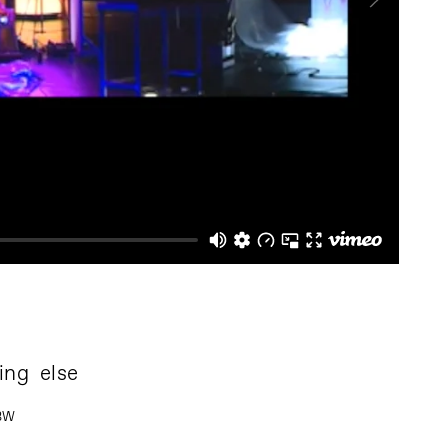
ing else
 BW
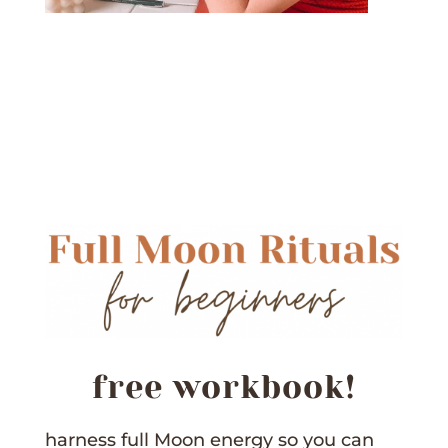
free workbook!
harness full Moon energy so you can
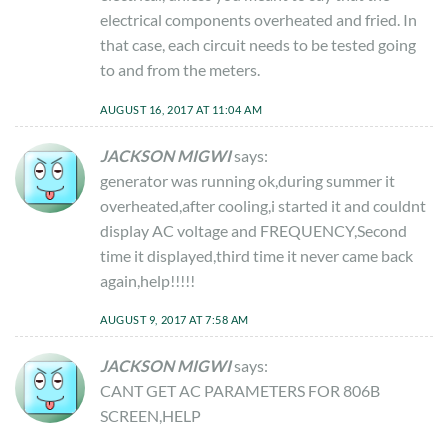
electrical components overheated and fried. In
that case, each circuit needs to be tested going
to and from the meters.
AUGUST 16, 2017 AT 11:04 AM
JACKSON MIGWI
says:
generator was running ok,during summer it
overheated,after cooling,i started it and couldnt
display AC voltage and FREQUENCY,Second
time it displayed,third time it never came back
again,help!!!!!
AUGUST 9, 2017 AT 7:58 AM
JACKSON MIGWI
says:
CANT GET AC PARAMETERS FOR 806B
SCREEN,HELP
==================================================
TASK STATEMENT: Give every entry again verbatim, with no pictures.

ANSWER TO THIS EXERCISE:
ing else
 BW
free workbook!
harness full Moon energy so you can
electrical components overheated and fried. In
that case, each circuit needs to be tested going
to and from the meters.
AUGUST 16, 2017 AT 11:04 AM
JACKSON MIGWI
says:
generator was running ok,during summer it
overheated,after cooling,i started it and couldnt
display AC voltage and FREQUENCY,Second
time it displayed,third time it never came back
again,help!!!!!
AUGUST 9, 2017 AT 7:58 AM
JACKSON MIGWI
says:
CANT GET AC PARAMETERS FOR 806B
SCREEN,HELP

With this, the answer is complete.